METRIC LEARNING FOR USER-DEFINED KEYWORD SPOTTING
Jaemin Jung (KAIST); Youkyum Kim (KAIST); Jihwan Park (42dot Inc.); Youshin Lim (42dot); Byeong-Yeol Kim (42dot); Youngjoon Jang (KAIST); Joon Son Chung (KAIST)
-
SPS
IEEE Members: $11.00
Non-members: $15.00
The goal of this work is to detect new spoken terms defined by users. While most previous works address Keyword Spotting (KWS) as a closed-set classification problem, this limits their transferability to unseen terms. The ability to define custom keywords has advantages in terms of user experience. In this paper, we propose a metric learning-based training strategy for user-defined keyword spotting.

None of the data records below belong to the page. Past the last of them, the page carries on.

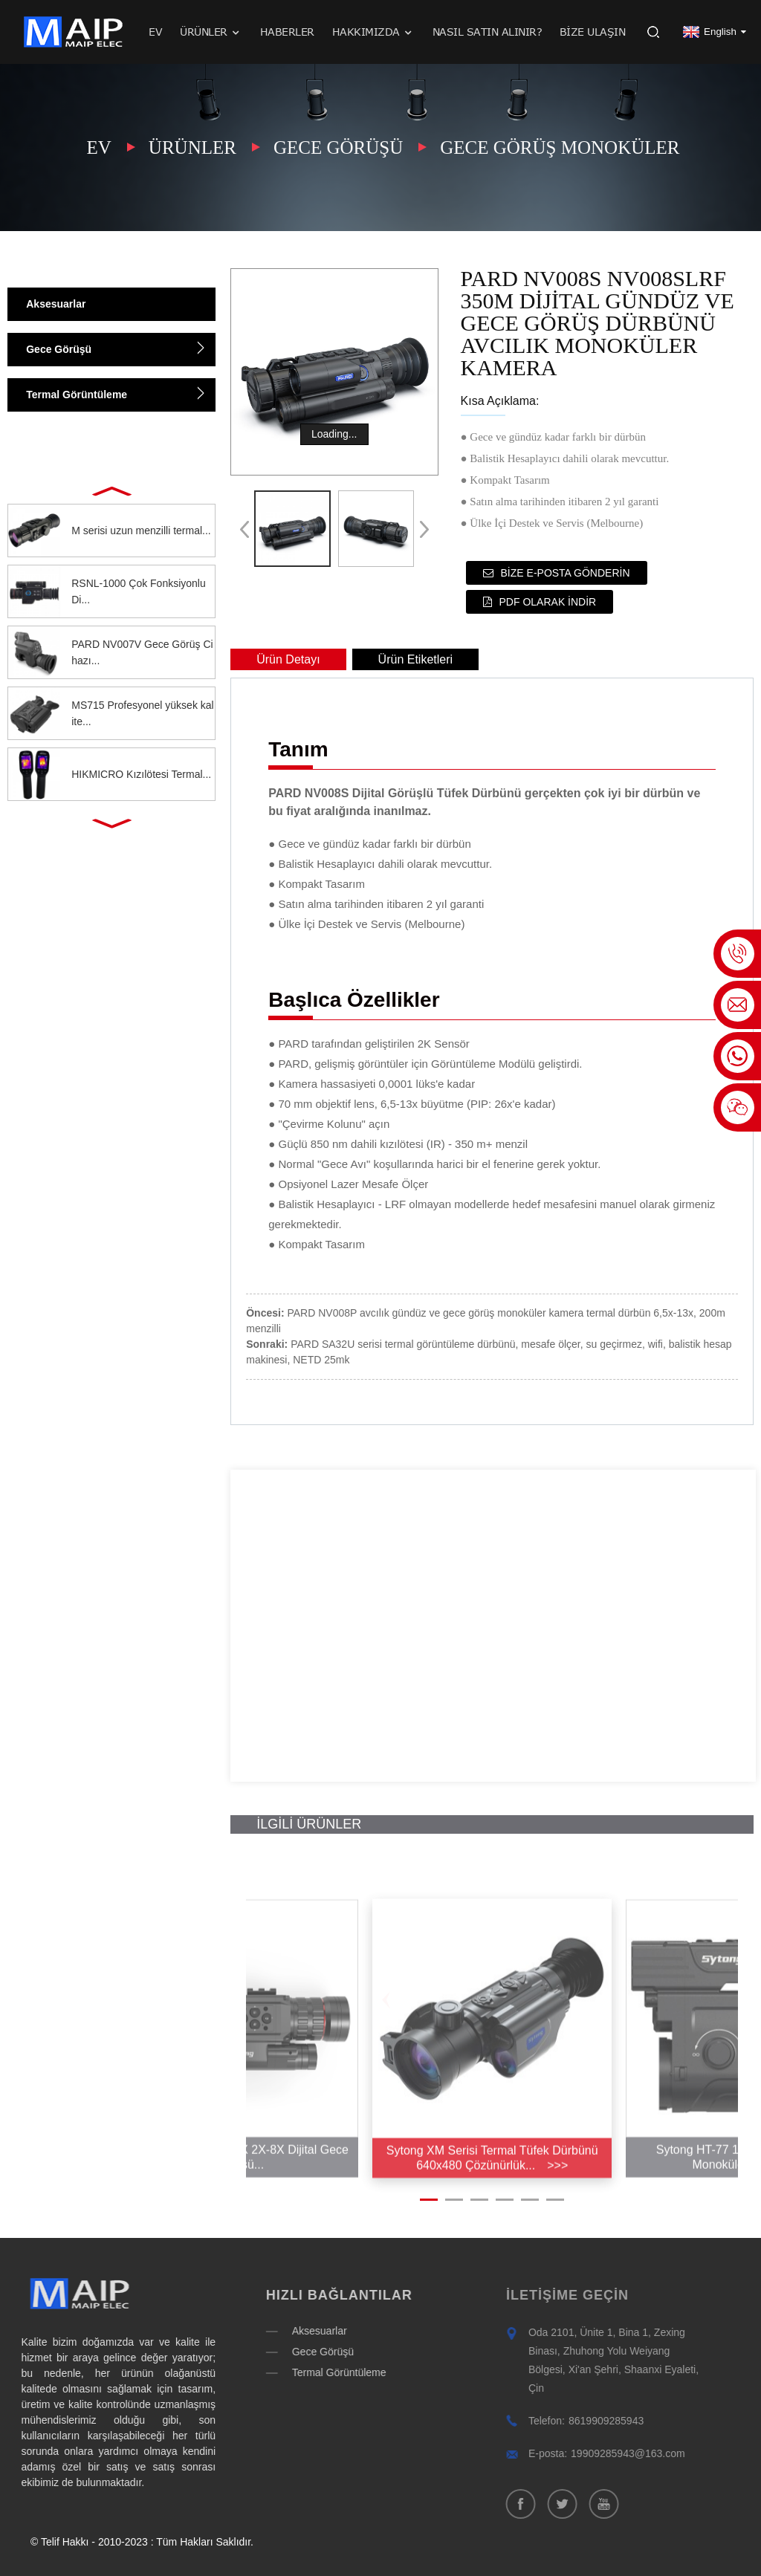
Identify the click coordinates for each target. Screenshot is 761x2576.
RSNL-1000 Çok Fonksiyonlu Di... (138, 591)
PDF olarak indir (548, 602)
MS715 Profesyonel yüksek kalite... (142, 713)
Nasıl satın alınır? (488, 31)
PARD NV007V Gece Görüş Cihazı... (142, 652)
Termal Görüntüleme (76, 394)
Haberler (287, 31)
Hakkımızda (373, 32)
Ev (155, 31)
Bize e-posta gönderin (565, 573)
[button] (111, 490)
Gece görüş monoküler (559, 147)
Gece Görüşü (338, 147)
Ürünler (211, 32)
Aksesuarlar (55, 304)
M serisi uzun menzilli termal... (141, 530)
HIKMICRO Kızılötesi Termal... (141, 774)
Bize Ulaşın (593, 31)
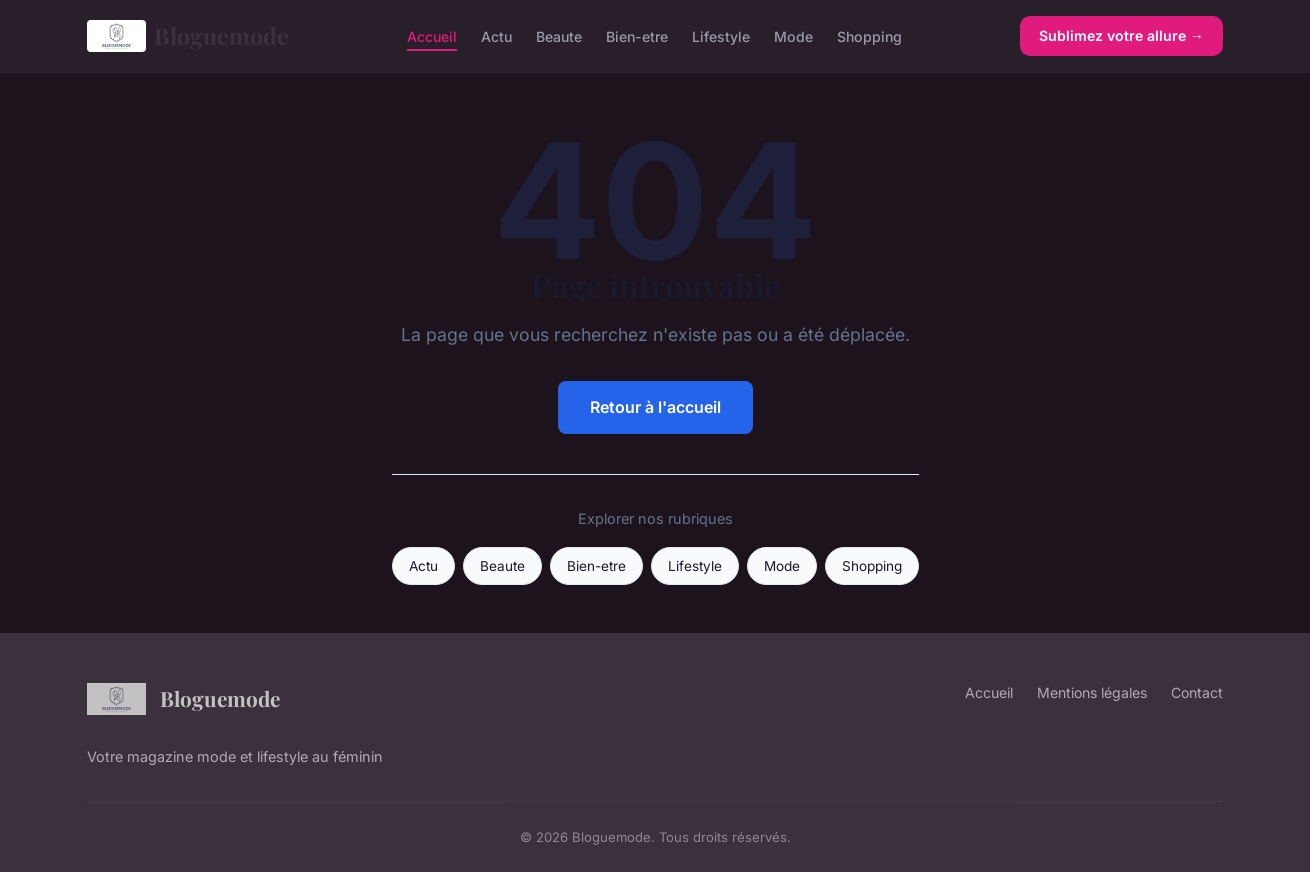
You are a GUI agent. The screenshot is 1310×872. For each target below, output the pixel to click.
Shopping (869, 35)
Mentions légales (1092, 692)
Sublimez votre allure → (1121, 35)
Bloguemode (188, 36)
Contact (1197, 692)
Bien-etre (637, 35)
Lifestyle (721, 35)
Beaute (559, 35)
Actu (496, 35)
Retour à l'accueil (655, 407)
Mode (793, 35)
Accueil (432, 35)
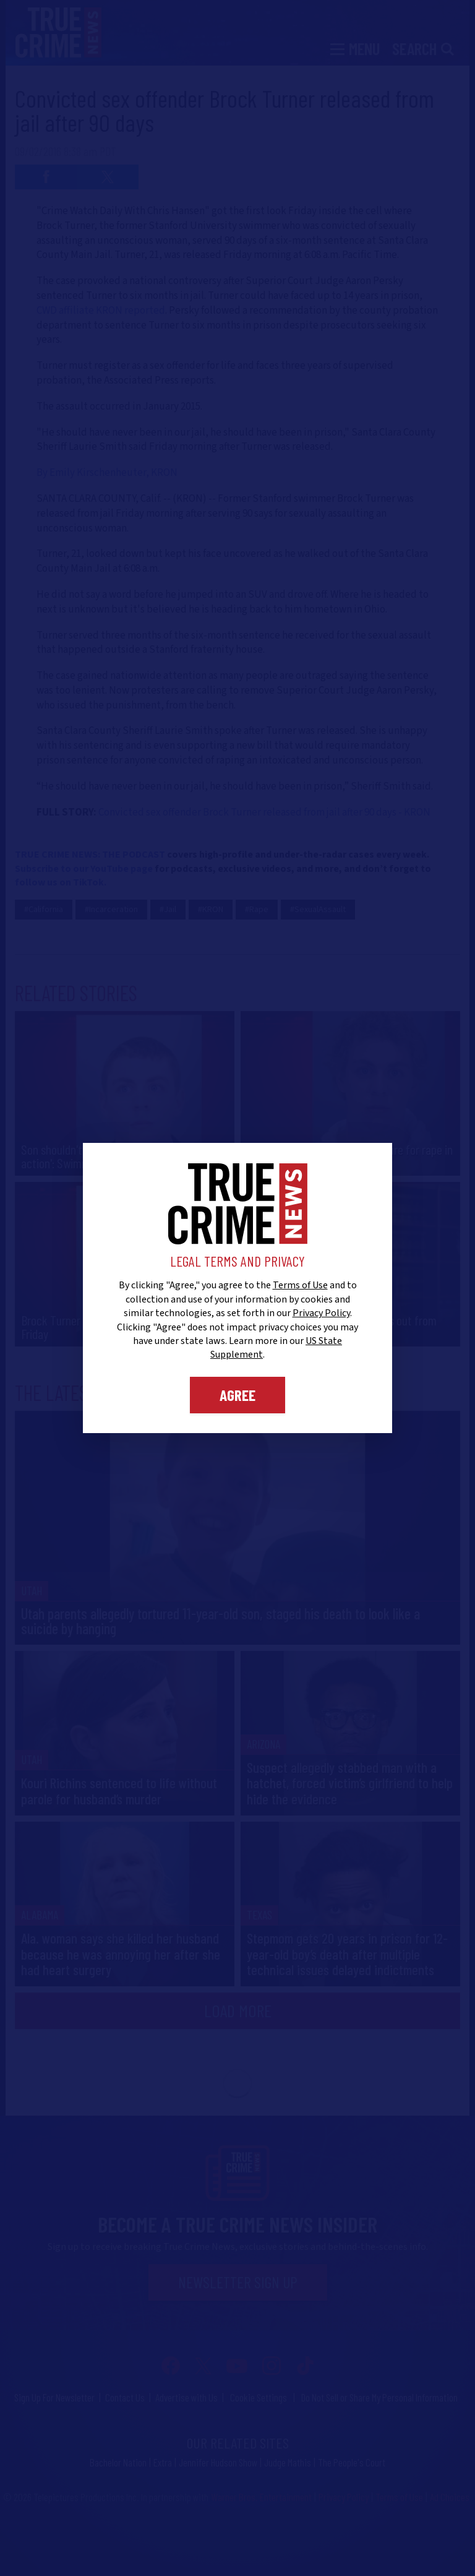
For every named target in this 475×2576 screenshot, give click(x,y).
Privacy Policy (321, 1313)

In particular, we make the following contributions: (1) we construct a large-scale keyword dataset with an existing speech corpus and propose a filtering method to remove data that degrade model training; (2) we propose a metric learning-based two-stage training strategy, and demonstrate that the proposed method improves the performance on the user-defined keyword spotting task by enriching their representations; (3) to facilitate the fair comparison in the user-defined KWS field, we propose unified evaluation protocol and metrics.
Our proposed system does not require an incremental training on the user-defined keywords, and outperforms previous works by a significant margin on the Google Speech Commands dataset using the proposed as well as the existing metrics.